▶ _EXERCISE MATERIAL_
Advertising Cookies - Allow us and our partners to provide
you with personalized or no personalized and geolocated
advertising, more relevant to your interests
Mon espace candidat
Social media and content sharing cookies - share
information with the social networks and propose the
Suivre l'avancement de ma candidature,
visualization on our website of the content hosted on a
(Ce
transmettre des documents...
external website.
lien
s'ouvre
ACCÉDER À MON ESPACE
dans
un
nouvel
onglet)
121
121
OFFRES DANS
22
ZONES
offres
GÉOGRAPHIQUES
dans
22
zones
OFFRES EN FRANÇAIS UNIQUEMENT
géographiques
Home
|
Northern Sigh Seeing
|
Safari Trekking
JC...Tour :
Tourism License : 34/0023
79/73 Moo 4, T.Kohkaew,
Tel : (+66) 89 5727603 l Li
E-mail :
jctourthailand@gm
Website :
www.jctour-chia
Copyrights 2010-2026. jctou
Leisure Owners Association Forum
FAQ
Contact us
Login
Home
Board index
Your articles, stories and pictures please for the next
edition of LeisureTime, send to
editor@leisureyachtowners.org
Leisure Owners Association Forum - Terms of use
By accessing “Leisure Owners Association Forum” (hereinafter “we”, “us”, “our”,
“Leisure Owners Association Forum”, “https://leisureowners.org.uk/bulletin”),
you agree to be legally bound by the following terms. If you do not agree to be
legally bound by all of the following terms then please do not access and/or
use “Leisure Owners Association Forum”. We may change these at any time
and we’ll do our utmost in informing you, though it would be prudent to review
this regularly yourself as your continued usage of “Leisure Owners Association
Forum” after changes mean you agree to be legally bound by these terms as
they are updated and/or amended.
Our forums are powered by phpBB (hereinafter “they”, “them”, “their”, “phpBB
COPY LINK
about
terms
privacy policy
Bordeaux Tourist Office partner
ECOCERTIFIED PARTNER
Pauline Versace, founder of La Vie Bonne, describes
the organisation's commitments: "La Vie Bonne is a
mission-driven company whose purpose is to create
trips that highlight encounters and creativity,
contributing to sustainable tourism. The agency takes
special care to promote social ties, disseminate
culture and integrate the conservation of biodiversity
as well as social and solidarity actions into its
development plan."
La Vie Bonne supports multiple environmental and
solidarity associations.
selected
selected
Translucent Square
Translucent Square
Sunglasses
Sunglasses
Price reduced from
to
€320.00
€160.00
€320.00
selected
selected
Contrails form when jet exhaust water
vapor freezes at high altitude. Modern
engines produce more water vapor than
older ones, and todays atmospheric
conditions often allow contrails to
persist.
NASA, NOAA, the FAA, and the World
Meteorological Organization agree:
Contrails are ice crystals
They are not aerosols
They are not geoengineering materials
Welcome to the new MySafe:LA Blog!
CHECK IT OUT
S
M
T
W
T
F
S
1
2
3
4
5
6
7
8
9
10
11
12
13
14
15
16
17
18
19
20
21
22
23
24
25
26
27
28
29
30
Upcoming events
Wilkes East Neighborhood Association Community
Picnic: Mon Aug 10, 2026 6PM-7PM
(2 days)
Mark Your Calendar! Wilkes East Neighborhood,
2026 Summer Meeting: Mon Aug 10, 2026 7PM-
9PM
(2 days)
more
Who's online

▶ _ACTIVITY_
Your response must repeat all of the material above exactly.

▶ _YOUR RESPONSE_
Advertising Cookies - Allow us and our partners to provide
you with personalized or no personalized and geolocated
advertising, more relevant to your interests
Mon espace candidat
Social media and content sharing cookies - share
information with the social networks and propose the
Suivre l'avancement de ma candidature,
visualization on our website of the content hosted on a
(Ce
transmettre des documents...
external website.
lien
s'ouvre
ACCÉDER À MON ESPACE
dans
un
nouvel
onglet)
121
121
OFFRES DANS
22
ZONES
offres
GÉOGRAPHIQUES
dans
22
zones
OFFRES EN FRANÇAIS UNIQUEMENT
géographiques
Home
|
Northern Sigh Seeing
|
Safari Trekking
JC...Tour :
Tourism License : 34/0023
79/73 Moo 4, T.Kohkaew,
Tel : (+66) 89 5727603 l Li
E-mail :
jctourthailand@gm
Website :
www.jctour-chia
Copyrights 2010-2026. jctou
Leisure Owners Association Forum
FAQ
Contact us
Login
Home
Board index
Your articles, stories and pictures please for the next
edition of LeisureTime, send to
editor@leisureyachtowners.org
Leisure Owners Association Forum - Terms of use
By accessing “Leisure Owners Association Forum” (hereinafter “we”, “us”, “our”,
“Leisure Owners Association Forum”, “https://leisureowners.org.uk/bulletin”),
you agree to be legally bound by the following terms. If you do not agree to be
legally bound by all of the following terms then please do not access and/or
use “Leisure Owners Association Forum”. We may change these at any time
and we’ll do our utmost in informing you, though it would be prudent to review
this regularly yourself as your continued usage of “Leisure Owners Association
Forum” after changes mean you agree to be legally bound by these terms as
they are updated and/or amended.
Our forums are powered by phpBB (hereinafter “they”, “them”, “their”, “phpBB
COPY LINK
about
terms
privacy policy
Bordeaux Tourist Office partner
ECOCERTIFIED PARTNER
Pauline Versace, founder of La Vie Bonne, describes
the organisation's commitments: "La Vie Bonne is a
mission-driven company whose purpose is to create
trips that highlight encounters and creativity,
contributing to sustainable tourism. The agency takes
special care to promote social ties, disseminate
culture and integrate the conservation of biodiversity
as well as social and solidarity actions into its
development plan."
La Vie Bonne supports multiple environmental and
solidarity associations.
selected
selected
Translucent Square
Translucent Square
Sunglasses
Sunglasses
Price reduced from
to
€320.00
€160.00
€320.00
selected
selected
Contrails form when jet exhaust water
vapor freezes at high altitude. Modern
engines produce more water vapor than
older ones, and todays atmospheric
conditions often allow contrails to
persist.
NASA, NOAA, the FAA, and the World
Meteorological Organization agree:
Contrails are ice crystals
They are not aerosols
They are not geoengineering materials
Welcome to the new MySafe:LA Blog!
CHECK IT OUT
S
M
T
W
T
F
S
1
2
3
4
5
6
7
8
9
10
11
12
13
14
15
16
17
18
19
20
21
22
23
24
25
26
27
28
29
30
Upcoming events
Wilkes East Neighborhood Association Community
Picnic: Mon Aug 10, 2026 6PM-7PM
(2 days)
Mark Your Calendar! Wilkes East Neighborhood,
2026 Summer Meeting: Mon Aug 10, 2026 7PM-
9PM
(2 days)
more
Who's online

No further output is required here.